Read the official PDF first. Paraphrases below are my own; if my wording and the PDF disagree, the PDF wins. All three problem links go to usaco.org.

Problem 1 · Tractor Paths

Official statement (cpid=1290)

Statement (paraphrased)

Same interval-overlap graph as Gold. Queries now ask both (a) the shortest path length from a to b and (b) the number of distinct shortest paths from a to b modulo a prime, treating each intermediate interval as a distinguishable node.

Constraints

1 ≤ N, Q ≤ 2·10⁵, modulus 10⁹+7
Time/memory: USACO Platinum default (2 s / 256 MB)

Key idea

The shortest-path length comes from the same greedy nxt-jump + binary lifting as Gold. For the count, observe: a shortest path from a to b uses exactly k = (Gold's answer) hops, and at each hop you pick any interval whose left endpoint is ≤ R[current] and whose right endpoint is < some bound to keep the path's length minimal.

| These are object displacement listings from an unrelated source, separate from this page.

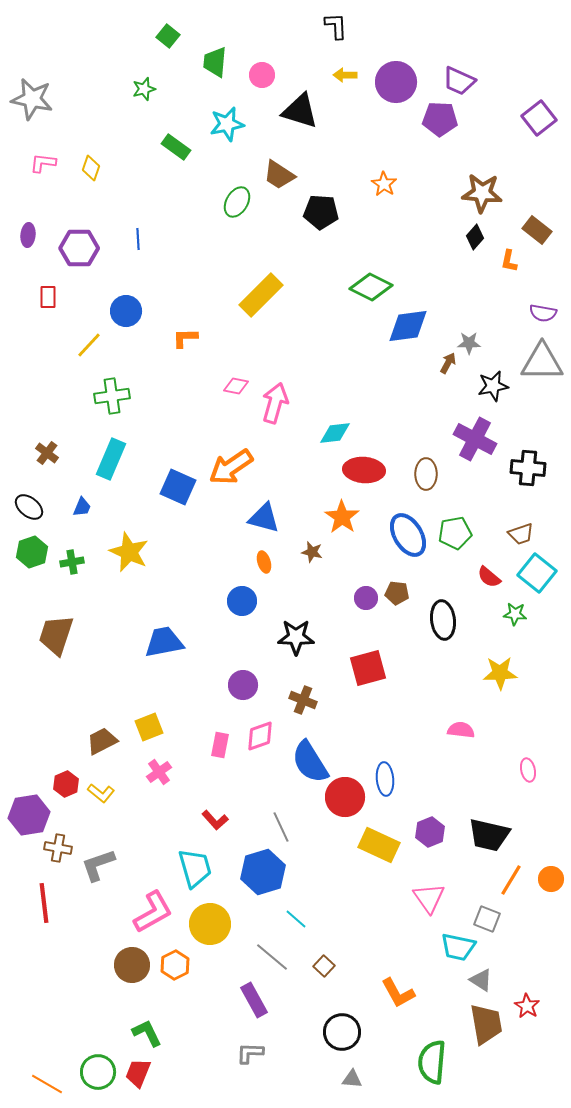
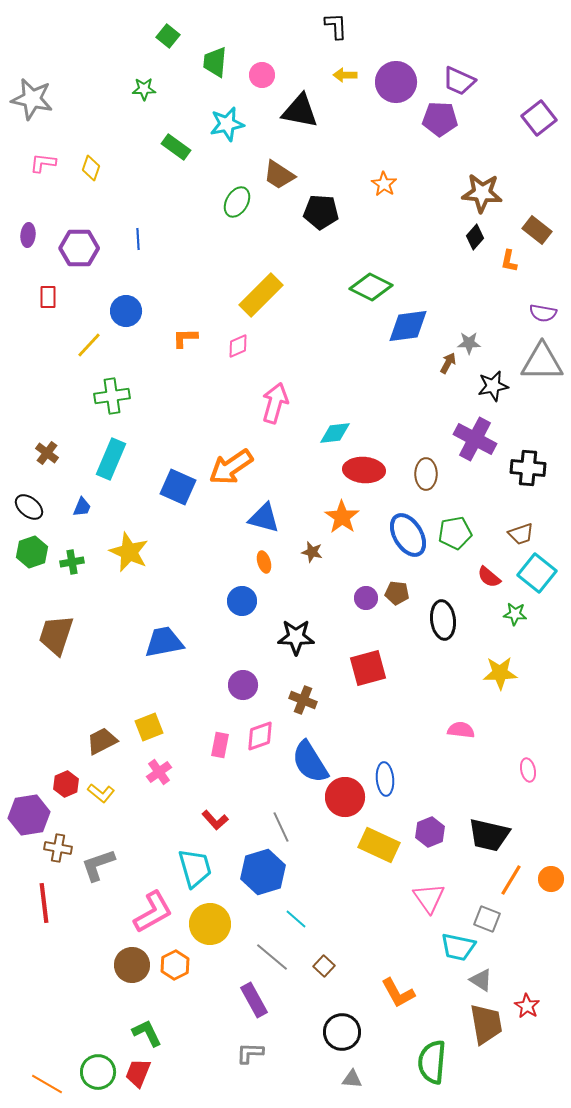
green star at (144, 89): rotated 15 degrees clockwise
black triangle at (300, 111): rotated 6 degrees counterclockwise
pink diamond at (236, 386): moved 2 px right, 40 px up; rotated 35 degrees counterclockwise
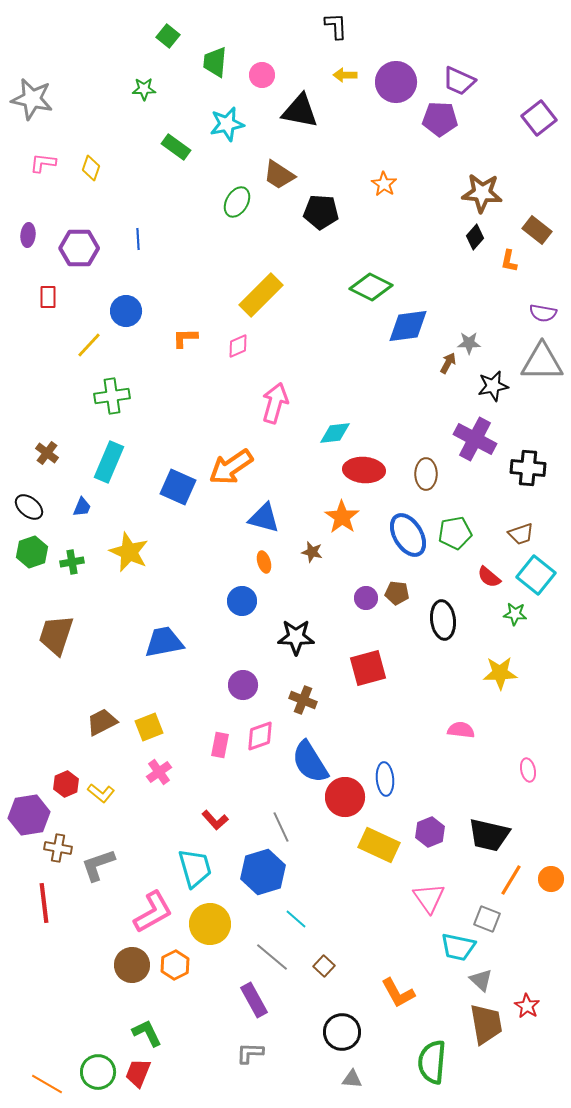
cyan rectangle at (111, 459): moved 2 px left, 3 px down
cyan square at (537, 573): moved 1 px left, 2 px down
brown trapezoid at (102, 741): moved 19 px up
gray triangle at (481, 980): rotated 10 degrees clockwise
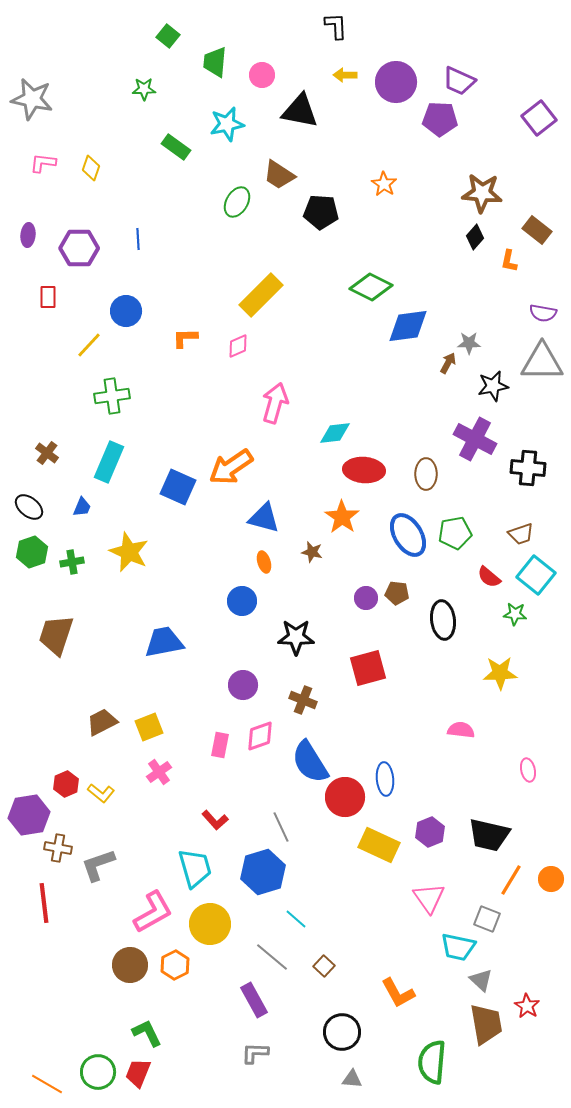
brown circle at (132, 965): moved 2 px left
gray L-shape at (250, 1053): moved 5 px right
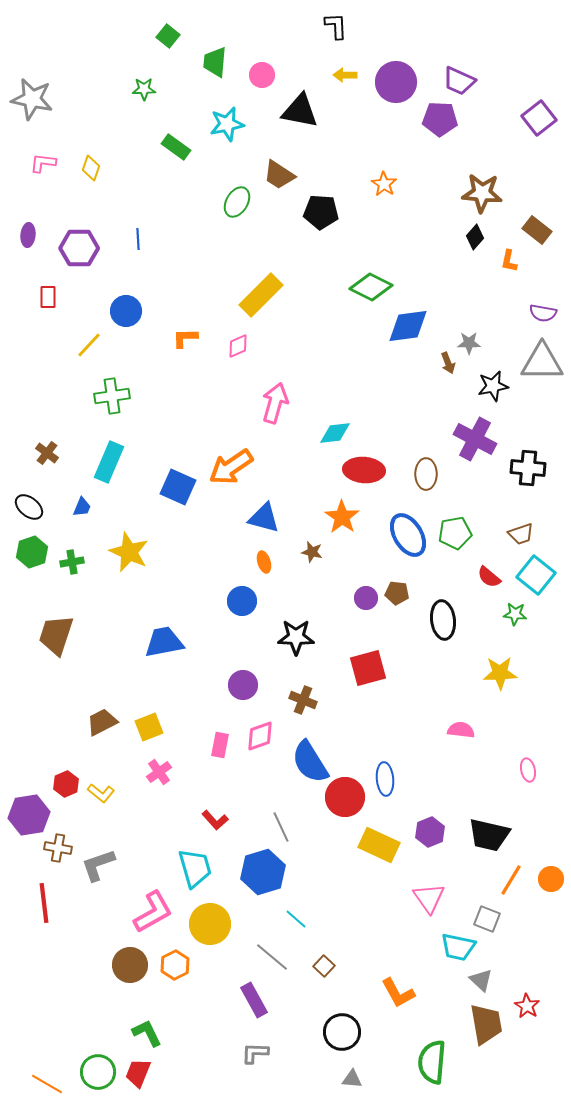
brown arrow at (448, 363): rotated 130 degrees clockwise
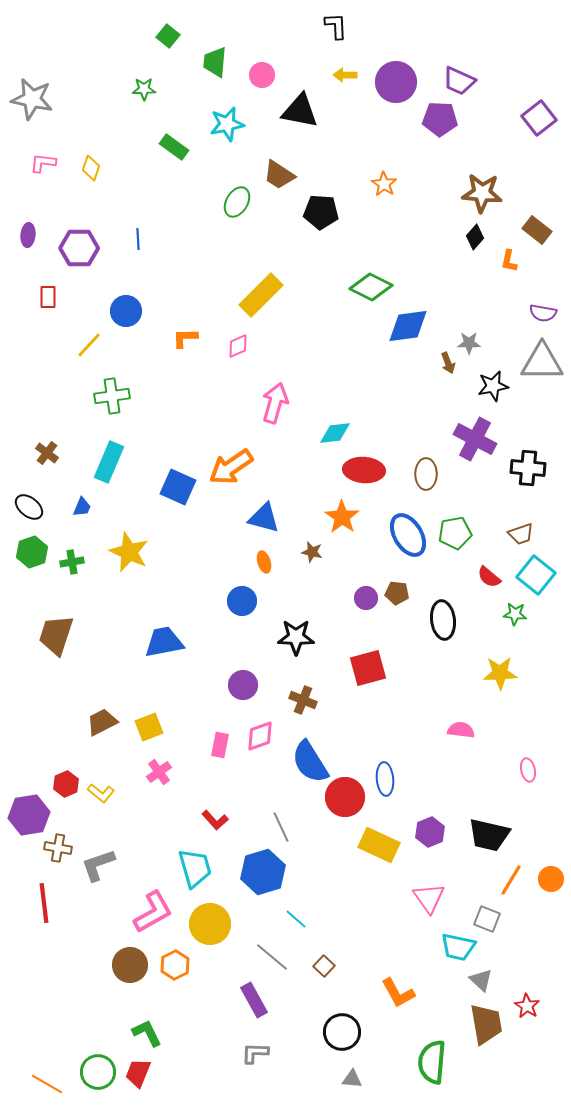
green rectangle at (176, 147): moved 2 px left
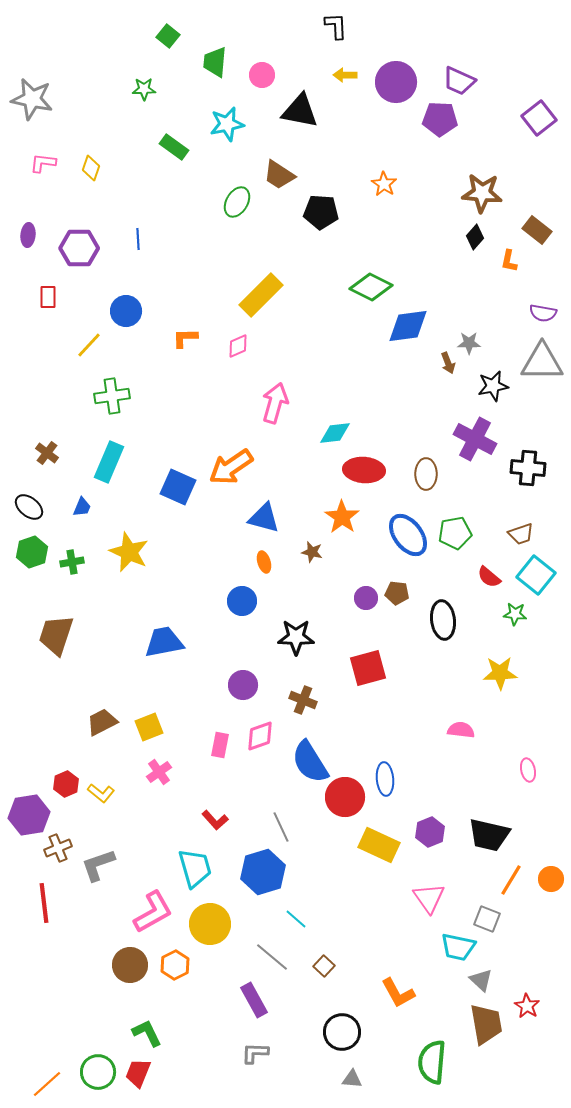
blue ellipse at (408, 535): rotated 6 degrees counterclockwise
brown cross at (58, 848): rotated 32 degrees counterclockwise
orange line at (47, 1084): rotated 72 degrees counterclockwise
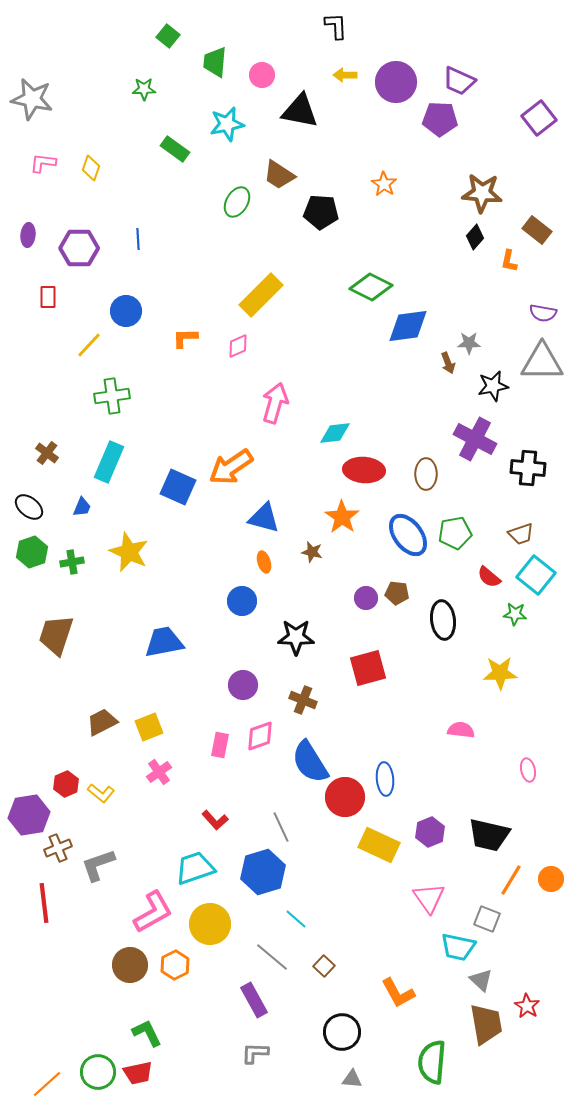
green rectangle at (174, 147): moved 1 px right, 2 px down
cyan trapezoid at (195, 868): rotated 93 degrees counterclockwise
red trapezoid at (138, 1073): rotated 124 degrees counterclockwise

The number of choices at hop i is (nxt[u] − cur_position), i.e. the count of intervals strictly between the current and the greedy maximum reach.

Equivalently: build prefix sums P[i] = number of intervals whose L is ≤ x at each x; the number of shortest paths equals a telescoping product of (window sizes) along the binary-lifting chain. Maintain alongside jmp[k][i] a second table cnt[k][i] with the product of window sizes modulo p.

Complexity

O((N + Q) log N) preprocessing and per query.

C++ reference

#include <bits/stdc++.h>
using namespace std;
const long long MOD = 1'000'000'007;

int main() {
    int N, Q; scanf("%d %d", &N, &Q);
    vector<int> L(N), R(N);
    for (int i = 0; i < N; i++) scanf("%d %d", &L[i], &R[i]);
    vector<int> nxt(N);
    {
        int j = 0;
        for (int i = 0; i < N; i++) {
            if (j < i) j = i;
            while (j + 1 < N && L[j + 1] <= R[i]) j++;
            nxt[i] = j;
        }
    }
    int LG = 1; while ((1 << LG) < N) LG++;
    vector<vector<int>> jmp(LG, vector<int>(N));
    vector<vector<long long>> cnt(LG, vector<long long>(N, 1));
    jmp[0] = nxt;
    for (int i = 0; i < N; i++) cnt[0][i] = max(1, nxt[i] - i);   // [verify] window-size formula vs editorial
    for (int k = 1; k < LG; k++) for (int i = 0; i < N; i++) {
        jmp[k][i] = jmp[k - 1][jmp[k - 1][i]];
        cnt[k][i] = cnt[k - 1][i] * cnt[k - 1][jmp[k - 1][i]] % MOD;
    }
    while (Q--) {
        int a, b; scanf("%d %d", &a, &b); --a; --b;
        if (a == b) { printf("0 1\n"); continue; }
        if (a > b) swap(a, b);
        int cur = a, steps = 0;
        long long ways = 1;
        for (int k = LG - 1; k >= 0; k--) if (jmp[k][cur] < b) {
            ways = ways * cnt[k][cur] % MOD;
            cur = jmp[k][cur];
            steps += 1 << k;
        }
        if (cur != b) { steps++; ways = ways * max(1, b - cur) % MOD; }   // [verify] last-hop count
        printf("%d %lld\n", steps, ways);
    }
}

Pitfalls

Off-by-one in the window-size formula — it is the number of distinct intervals you can step to at this hop, not the index difference.
Output format wants both numbers per query; mind whitespace.
Modular product can become 0 if a window has size 0; treat size-0 windows as 1 (no choice).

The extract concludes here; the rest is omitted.